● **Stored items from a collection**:

+---+

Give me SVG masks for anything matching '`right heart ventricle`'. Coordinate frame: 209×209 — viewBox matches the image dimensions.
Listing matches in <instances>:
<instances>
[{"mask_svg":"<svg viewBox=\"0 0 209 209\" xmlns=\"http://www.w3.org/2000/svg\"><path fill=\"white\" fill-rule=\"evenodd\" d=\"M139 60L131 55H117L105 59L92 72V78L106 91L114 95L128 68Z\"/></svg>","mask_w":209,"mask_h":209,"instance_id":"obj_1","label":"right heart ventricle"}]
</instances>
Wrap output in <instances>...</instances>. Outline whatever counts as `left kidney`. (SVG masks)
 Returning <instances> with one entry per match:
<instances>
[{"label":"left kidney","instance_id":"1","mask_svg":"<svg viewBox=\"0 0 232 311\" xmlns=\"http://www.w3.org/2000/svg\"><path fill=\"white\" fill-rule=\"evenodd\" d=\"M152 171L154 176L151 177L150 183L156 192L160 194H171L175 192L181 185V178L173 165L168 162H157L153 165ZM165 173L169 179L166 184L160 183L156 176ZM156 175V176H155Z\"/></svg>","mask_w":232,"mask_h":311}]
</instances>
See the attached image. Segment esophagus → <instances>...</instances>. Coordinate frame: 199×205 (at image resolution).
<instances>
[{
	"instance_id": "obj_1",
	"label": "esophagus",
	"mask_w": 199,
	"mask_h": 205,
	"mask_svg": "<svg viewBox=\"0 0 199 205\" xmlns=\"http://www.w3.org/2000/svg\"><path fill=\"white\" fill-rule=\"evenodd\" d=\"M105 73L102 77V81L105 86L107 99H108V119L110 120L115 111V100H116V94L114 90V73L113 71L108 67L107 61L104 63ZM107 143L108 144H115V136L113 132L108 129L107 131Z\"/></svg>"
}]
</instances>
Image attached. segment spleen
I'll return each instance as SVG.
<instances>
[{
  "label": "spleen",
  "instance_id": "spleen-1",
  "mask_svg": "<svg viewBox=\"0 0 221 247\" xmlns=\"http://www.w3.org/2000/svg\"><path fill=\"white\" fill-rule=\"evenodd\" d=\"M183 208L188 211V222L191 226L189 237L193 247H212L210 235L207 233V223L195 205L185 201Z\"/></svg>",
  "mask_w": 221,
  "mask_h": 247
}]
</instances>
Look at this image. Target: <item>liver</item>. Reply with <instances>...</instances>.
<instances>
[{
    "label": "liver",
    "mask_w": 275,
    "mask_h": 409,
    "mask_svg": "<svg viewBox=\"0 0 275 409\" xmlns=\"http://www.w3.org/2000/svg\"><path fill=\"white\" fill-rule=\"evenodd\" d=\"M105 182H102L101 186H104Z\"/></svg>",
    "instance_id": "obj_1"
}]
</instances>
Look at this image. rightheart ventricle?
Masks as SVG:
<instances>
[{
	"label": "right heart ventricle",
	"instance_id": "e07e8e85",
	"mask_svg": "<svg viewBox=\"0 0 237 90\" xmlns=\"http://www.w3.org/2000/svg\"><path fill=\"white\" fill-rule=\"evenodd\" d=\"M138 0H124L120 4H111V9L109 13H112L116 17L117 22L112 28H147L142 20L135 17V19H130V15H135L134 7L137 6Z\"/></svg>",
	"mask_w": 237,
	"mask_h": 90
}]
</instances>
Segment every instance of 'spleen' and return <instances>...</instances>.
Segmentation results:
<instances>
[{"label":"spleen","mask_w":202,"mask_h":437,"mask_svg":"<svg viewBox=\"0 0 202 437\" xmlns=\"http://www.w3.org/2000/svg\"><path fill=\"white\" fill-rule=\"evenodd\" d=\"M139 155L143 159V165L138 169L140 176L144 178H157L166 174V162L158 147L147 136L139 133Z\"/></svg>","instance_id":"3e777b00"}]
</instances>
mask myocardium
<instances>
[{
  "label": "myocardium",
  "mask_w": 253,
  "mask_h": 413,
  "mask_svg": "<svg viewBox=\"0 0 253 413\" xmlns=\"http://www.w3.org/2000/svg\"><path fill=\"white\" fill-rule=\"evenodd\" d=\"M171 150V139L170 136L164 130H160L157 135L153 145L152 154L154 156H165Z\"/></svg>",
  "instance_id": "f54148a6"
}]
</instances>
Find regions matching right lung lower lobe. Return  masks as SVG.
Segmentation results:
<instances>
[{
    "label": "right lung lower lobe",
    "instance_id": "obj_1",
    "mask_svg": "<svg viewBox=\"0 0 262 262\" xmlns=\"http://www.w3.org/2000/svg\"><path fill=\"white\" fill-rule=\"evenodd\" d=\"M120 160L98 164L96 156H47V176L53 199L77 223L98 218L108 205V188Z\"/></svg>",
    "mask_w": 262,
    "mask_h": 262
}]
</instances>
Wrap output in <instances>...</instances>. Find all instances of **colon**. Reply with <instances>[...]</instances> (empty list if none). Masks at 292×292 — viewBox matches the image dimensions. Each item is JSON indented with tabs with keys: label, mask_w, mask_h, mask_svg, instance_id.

+---+

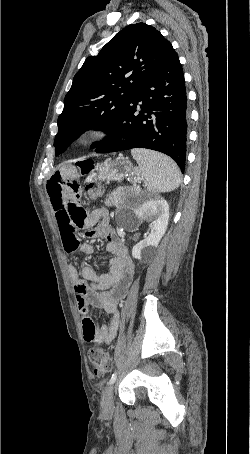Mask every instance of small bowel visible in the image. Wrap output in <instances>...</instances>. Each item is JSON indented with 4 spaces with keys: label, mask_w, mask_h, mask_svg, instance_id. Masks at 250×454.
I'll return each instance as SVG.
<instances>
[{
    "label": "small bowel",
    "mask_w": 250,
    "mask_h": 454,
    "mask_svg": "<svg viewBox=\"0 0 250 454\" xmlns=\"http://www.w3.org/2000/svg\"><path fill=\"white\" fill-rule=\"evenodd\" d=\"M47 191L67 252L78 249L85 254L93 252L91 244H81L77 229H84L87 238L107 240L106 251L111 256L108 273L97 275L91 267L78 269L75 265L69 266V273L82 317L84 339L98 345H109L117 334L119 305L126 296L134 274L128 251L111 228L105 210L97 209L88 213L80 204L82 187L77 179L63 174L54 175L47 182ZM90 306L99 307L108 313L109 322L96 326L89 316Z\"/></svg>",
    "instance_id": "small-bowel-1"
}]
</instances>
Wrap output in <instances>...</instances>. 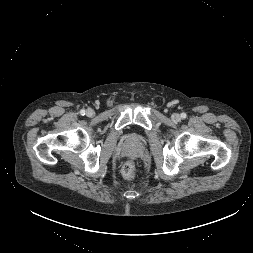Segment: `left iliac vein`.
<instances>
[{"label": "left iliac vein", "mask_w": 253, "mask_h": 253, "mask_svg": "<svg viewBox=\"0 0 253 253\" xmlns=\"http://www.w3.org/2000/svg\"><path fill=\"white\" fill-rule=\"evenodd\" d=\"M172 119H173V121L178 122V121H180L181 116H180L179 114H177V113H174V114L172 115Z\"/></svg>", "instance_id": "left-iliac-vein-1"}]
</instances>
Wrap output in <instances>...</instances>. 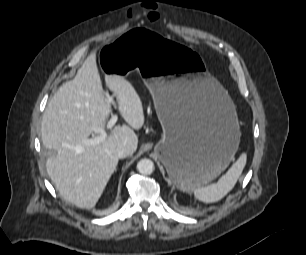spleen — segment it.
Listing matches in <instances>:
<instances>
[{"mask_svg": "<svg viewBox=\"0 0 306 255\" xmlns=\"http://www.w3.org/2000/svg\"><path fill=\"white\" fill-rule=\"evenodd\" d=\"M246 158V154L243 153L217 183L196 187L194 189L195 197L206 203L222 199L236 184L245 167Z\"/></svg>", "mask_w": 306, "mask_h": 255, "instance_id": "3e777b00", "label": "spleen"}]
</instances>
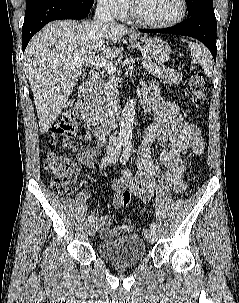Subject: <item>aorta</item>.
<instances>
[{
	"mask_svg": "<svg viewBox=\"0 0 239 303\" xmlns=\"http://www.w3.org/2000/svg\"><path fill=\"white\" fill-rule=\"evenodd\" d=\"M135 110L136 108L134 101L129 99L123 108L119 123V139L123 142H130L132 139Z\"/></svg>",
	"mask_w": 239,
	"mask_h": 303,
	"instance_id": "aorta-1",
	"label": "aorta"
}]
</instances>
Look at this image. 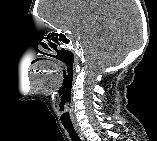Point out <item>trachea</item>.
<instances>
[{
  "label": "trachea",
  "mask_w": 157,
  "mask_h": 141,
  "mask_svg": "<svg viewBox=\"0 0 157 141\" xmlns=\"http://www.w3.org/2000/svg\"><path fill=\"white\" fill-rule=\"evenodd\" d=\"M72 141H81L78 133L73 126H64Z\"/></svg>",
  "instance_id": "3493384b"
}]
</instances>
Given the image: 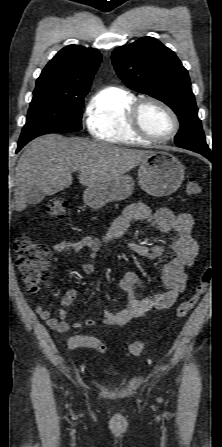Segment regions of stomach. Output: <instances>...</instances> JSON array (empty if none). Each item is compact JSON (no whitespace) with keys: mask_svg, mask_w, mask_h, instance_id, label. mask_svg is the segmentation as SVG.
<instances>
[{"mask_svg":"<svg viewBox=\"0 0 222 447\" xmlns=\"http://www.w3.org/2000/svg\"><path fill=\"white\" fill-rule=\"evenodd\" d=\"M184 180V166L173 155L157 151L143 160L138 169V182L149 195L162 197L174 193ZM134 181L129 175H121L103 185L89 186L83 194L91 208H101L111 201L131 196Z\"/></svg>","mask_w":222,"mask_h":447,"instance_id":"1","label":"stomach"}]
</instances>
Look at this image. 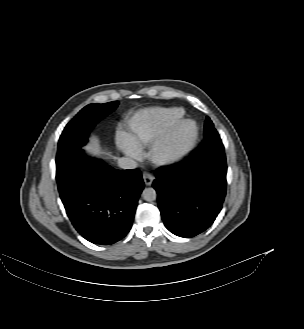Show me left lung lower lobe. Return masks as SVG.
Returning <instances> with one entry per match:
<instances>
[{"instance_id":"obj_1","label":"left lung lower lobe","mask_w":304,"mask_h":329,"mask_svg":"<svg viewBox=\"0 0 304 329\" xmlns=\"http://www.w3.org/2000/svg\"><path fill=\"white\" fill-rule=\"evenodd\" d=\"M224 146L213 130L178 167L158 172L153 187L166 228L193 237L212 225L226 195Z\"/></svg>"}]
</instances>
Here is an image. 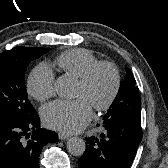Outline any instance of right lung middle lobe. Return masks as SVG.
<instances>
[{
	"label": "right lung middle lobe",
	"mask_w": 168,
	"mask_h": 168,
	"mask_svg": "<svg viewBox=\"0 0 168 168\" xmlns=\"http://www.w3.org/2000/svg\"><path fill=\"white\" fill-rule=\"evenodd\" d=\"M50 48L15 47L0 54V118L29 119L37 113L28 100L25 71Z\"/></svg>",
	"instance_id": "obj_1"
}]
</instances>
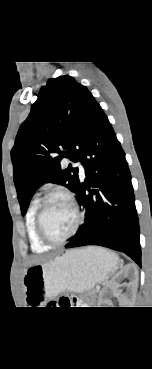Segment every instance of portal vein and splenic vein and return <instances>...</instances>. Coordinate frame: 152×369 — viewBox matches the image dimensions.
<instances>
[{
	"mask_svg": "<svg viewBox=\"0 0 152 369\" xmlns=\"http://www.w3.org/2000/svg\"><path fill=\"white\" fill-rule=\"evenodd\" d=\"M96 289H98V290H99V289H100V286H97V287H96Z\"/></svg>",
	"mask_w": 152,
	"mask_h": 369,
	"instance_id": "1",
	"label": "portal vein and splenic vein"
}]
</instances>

+---+

● **Exercise goal**: A verbatim transcription is needed of the lines above, starting at the line with "Find regions matching" and ending at the line with "Wrap output in <instances>...</instances>. Find", both included, and of nothing else.

● **Answer space**:
Find regions matching right lung lower lobe. Return  masks as SVG.
Segmentation results:
<instances>
[{
    "label": "right lung lower lobe",
    "instance_id": "obj_1",
    "mask_svg": "<svg viewBox=\"0 0 262 262\" xmlns=\"http://www.w3.org/2000/svg\"><path fill=\"white\" fill-rule=\"evenodd\" d=\"M120 160L98 164L96 156H47V176L53 199L77 223L98 218L108 205V188Z\"/></svg>",
    "mask_w": 262,
    "mask_h": 262
}]
</instances>
Wrap output in <instances>...</instances>. Find all instances of **colon**. Reply with <instances>[...]</instances> (empty list if none). Masks at 292×292 — viewBox matches the image dimensions. Each item is JSON indented with tabs with keys: label, mask_w, mask_h, mask_svg, instance_id.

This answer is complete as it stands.